According to an academic study published on October 6, 2014 by Andrew C. Hall, Gerald S. Martin, Nathan Y. Sharp, and Jaron H. Wilde, the presence of whistleblowers may have a meaningful impact on the outcomes of enforcement actions brought by the SEC and DOJ.  The study involved an analysis of the effect of whistleblowers on enforcement actions for alleged financial misrepresentation, as measured by regulatory penalties (and criminal prison sentences).  The study’s authors reviewed the outcomes of SEC and DOJ enforcement actions between 1978 and 2012 associated with alleged financial misrepresentation.  According to the study, the involvement of whistleblowers in enforcement actions is associated with an average penalty of $90.16 to $92.88 million higher than when no whistleblower is involved.   The study also found that whistleblower involvement is associated with executives and employees at firms being fined $50.22 to $56.50 million more than in actions without whistleblowers.

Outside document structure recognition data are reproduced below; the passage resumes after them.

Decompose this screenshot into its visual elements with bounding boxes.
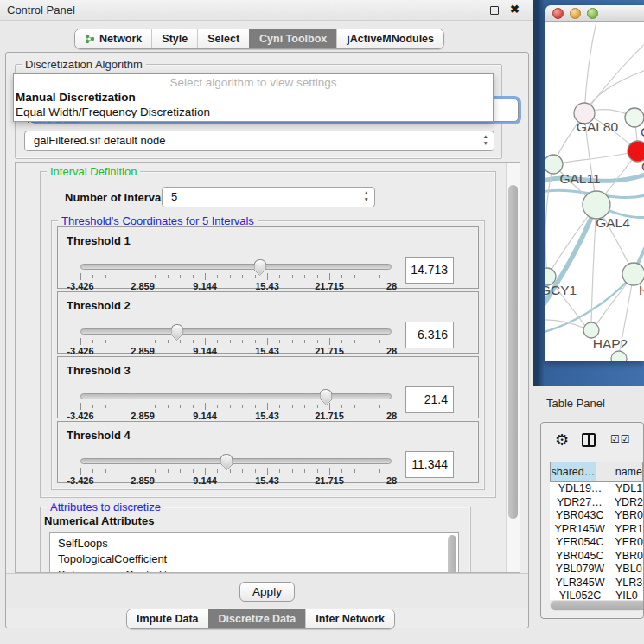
threshold-slider[interactable]: -3.4262.8599.14415.4321.71528: [80, 453, 392, 484]
select-columns-checkboxes-icon[interactable]: ☑☑: [610, 433, 631, 445]
threshold-slider[interactable]: -3.4262.8599.14415.4321.71528: [80, 323, 392, 354]
cell-shared-name[interactable]: YDL19…: [550, 482, 610, 496]
cell-shared-name[interactable]: YPR145W: [550, 523, 609, 537]
threshold-value-field[interactable]: 11.344: [405, 451, 454, 478]
scrollbar-thumb[interactable]: [508, 185, 518, 519]
list-scrollbar[interactable]: [448, 535, 456, 573]
tick-label: 2.859: [131, 411, 155, 421]
tab-style[interactable]: Style: [151, 29, 197, 48]
threshold-value-field[interactable]: 6.316: [405, 322, 454, 348]
tab-discretize-data[interactable]: Discretize Data: [208, 609, 306, 628]
numerical-attributes-list[interactable]: SelfLoopsTopologicalCoefficientBetweenne…: [49, 532, 459, 573]
cell-name[interactable]: YBR0: [609, 509, 643, 523]
algorithm-popup-item[interactable]: Manual Discretization: [14, 90, 493, 105]
cell-name[interactable]: YBL0: [610, 563, 642, 577]
cell-name[interactable]: YPR1: [609, 523, 643, 537]
minimize-traffic-light-icon[interactable]: [570, 8, 581, 19]
cell-shared-name[interactable]: YBR045C: [550, 550, 609, 564]
panel-title: Control Panel: [7, 0, 75, 21]
cell-shared-name[interactable]: YBL079W: [550, 563, 610, 577]
tab-network[interactable]: Network: [75, 29, 151, 48]
threshold-value-field[interactable]: 21.4: [405, 386, 454, 413]
cell-name[interactable]: YIL0: [610, 590, 638, 600]
slider-tick-labels: -3.4262.8599.14415.4321.71528: [80, 346, 392, 356]
column-header-name[interactable]: name: [596, 462, 643, 482]
slider-tick-labels: -3.4262.8599.14415.4321.71528: [80, 281, 392, 291]
cell-name[interactable]: YER0: [609, 536, 643, 550]
bottom-tab-bar: Impute Data Discretize Data Infer Networ…: [126, 609, 395, 629]
table-row[interactable]: YDL19…YDL1: [550, 482, 643, 496]
slider-tick-labels: -3.4262.8599.14415.4321.71528: [80, 411, 392, 421]
attribute-list-item[interactable]: SelfLoops: [58, 536, 458, 552]
cell-shared-name[interactable]: YER054C: [550, 536, 609, 550]
table-data-combobox-value: galFiltered.sif default node: [34, 131, 165, 150]
slider-thumb[interactable]: [170, 324, 183, 340]
table-horizontal-scrollbar[interactable]: [550, 600, 643, 611]
threshold-slider[interactable]: -3.4262.8599.14415.4321.71528: [80, 258, 392, 290]
slider-track[interactable]: [80, 458, 392, 464]
tick-label: 15.43: [255, 281, 279, 291]
scrollbar-thumb[interactable]: [551, 601, 644, 610]
slider-track[interactable]: [80, 264, 392, 270]
right-region: GAL80GCGAL11GAL4GCY1HHAP2 Table Panel ⚙ …: [533, 0, 644, 644]
column-header-shared-name[interactable]: shared…: [550, 462, 596, 482]
threshold-value-field[interactable]: 14.713: [405, 257, 454, 284]
slider-thumb[interactable]: [253, 259, 266, 275]
cell-name[interactable]: YDL1: [610, 482, 642, 496]
tick-label: 28: [386, 475, 397, 486]
close-traffic-light-icon[interactable]: [552, 8, 564, 19]
gear-icon[interactable]: ⚙: [555, 430, 569, 450]
cyni-toolbox-panel: Discretization Algorithm Select algorith…: [5, 52, 529, 628]
table-panel-title: Table Panel: [546, 386, 605, 421]
table-row[interactable]: YER054CYER0: [550, 536, 643, 550]
attribute-list-item[interactable]: TopologicalCoefficient: [58, 552, 458, 567]
float-window-icon[interactable]: [490, 6, 499, 15]
slider-track[interactable]: [80, 393, 392, 399]
attribute-list-item[interactable]: BetweennessCentrality: [58, 567, 458, 573]
node-label: GCY1: [545, 283, 577, 297]
interval-definition-group-title: Interval Definition: [47, 165, 140, 178]
zoom-traffic-light-icon[interactable]: [587, 8, 598, 19]
network-window-titlebar[interactable]: [545, 5, 644, 22]
network-canvas[interactable]: GAL80GCGAL11GAL4GCY1HHAP2: [545, 22, 644, 361]
numerical-attributes-label: Numerical Attributes: [44, 514, 470, 527]
cell-name[interactable]: YLR3: [610, 577, 642, 590]
algorithm-popup-item[interactable]: Equal Width/Frequency Discretization: [14, 105, 493, 119]
close-icon[interactable]: ✖: [510, 3, 520, 16]
columns-icon[interactable]: [582, 433, 596, 447]
table-row[interactable]: YBL079WYBL0: [550, 563, 643, 577]
tab-impute-data[interactable]: Impute Data: [127, 609, 208, 628]
number-of-intervals-combobox[interactable]: 5 ▲▼: [162, 187, 375, 207]
node-label: G: [641, 124, 644, 139]
cell-shared-name[interactable]: YIL052C: [550, 590, 610, 600]
table-row[interactable]: YPR145WYPR1: [550, 523, 643, 537]
cell-name[interactable]: YDR2: [609, 496, 643, 510]
network-node[interactable]: [611, 351, 627, 361]
slider-thumb[interactable]: [320, 389, 333, 405]
table-row[interactable]: YIL052CYIL0: [550, 590, 643, 600]
cell-name[interactable]: YBR0: [609, 550, 643, 564]
cell-shared-name[interactable]: YDR27…: [550, 496, 609, 510]
threshold-panel: Threshold 2 -3.4262.8599.14415.4321.7152…: [57, 291, 479, 354]
thresholds-group: Threshold's Coordinates for 5 Intervals …: [51, 220, 485, 490]
table-panel-titlebar: Table Panel: [533, 386, 644, 419]
slider-track[interactable]: [80, 328, 392, 335]
slider-ticks: [80, 468, 392, 475]
algorithm-popup-item[interactable]: Select algorithm to view settings: [14, 75, 493, 90]
cell-shared-name[interactable]: YBR043C: [550, 509, 609, 523]
tab-select[interactable]: Select: [197, 29, 249, 48]
threshold-slider[interactable]: -3.4262.8599.14415.4321.71528: [80, 388, 392, 419]
cell-shared-name[interactable]: YLR345W: [550, 577, 610, 590]
settings-vertical-scrollbar[interactable]: [506, 163, 520, 572]
table-row[interactable]: YDR27…YDR2: [550, 496, 643, 510]
table-data-combobox[interactable]: galFiltered.sif default node ▲▼: [24, 131, 494, 151]
apply-button[interactable]: Apply: [239, 582, 295, 602]
tick-label: 9.144: [193, 475, 217, 486]
tab-jactivemnodules[interactable]: jActiveMNodules: [336, 29, 443, 48]
tab-cyni-toolbox[interactable]: Cyni Toolbox: [249, 29, 336, 48]
table-row[interactable]: YBR043CYBR0: [550, 509, 643, 523]
slider-thumb[interactable]: [220, 454, 233, 469]
tab-infer-network[interactable]: Infer Network: [305, 609, 394, 628]
table-row[interactable]: YLR345WYLR3: [550, 577, 643, 590]
table-row[interactable]: YBR045CYBR0: [550, 550, 643, 564]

The study also provides a separate analysis of the 658 SOX enforcement actions that occurred between 2002 and 2012.  In SOX cases, the marginal effect of whistleblowers increased average firm penalties by 171%, from $50.3 million to $136.6 million, and increased employee penalties by 215%, from $23.2 million to $73.2 million.

In addition, the study found that whistleblower involvement is associated with a 10-month increase (10.7%) in the duration of an enforcement action, which may be attributable to the increased workload required by regulators to investigate whistleblower complaints.

If the results of this study withstand scrutiny, they would provide even more reason for companies to step-up their compliance programs and address whistleblower concerns promptly.  Also, it would be interesting to know how many of the whistleblowers at issue in the study lodged complaints internally before heading to government agencies and what the substance of such internal complaints included.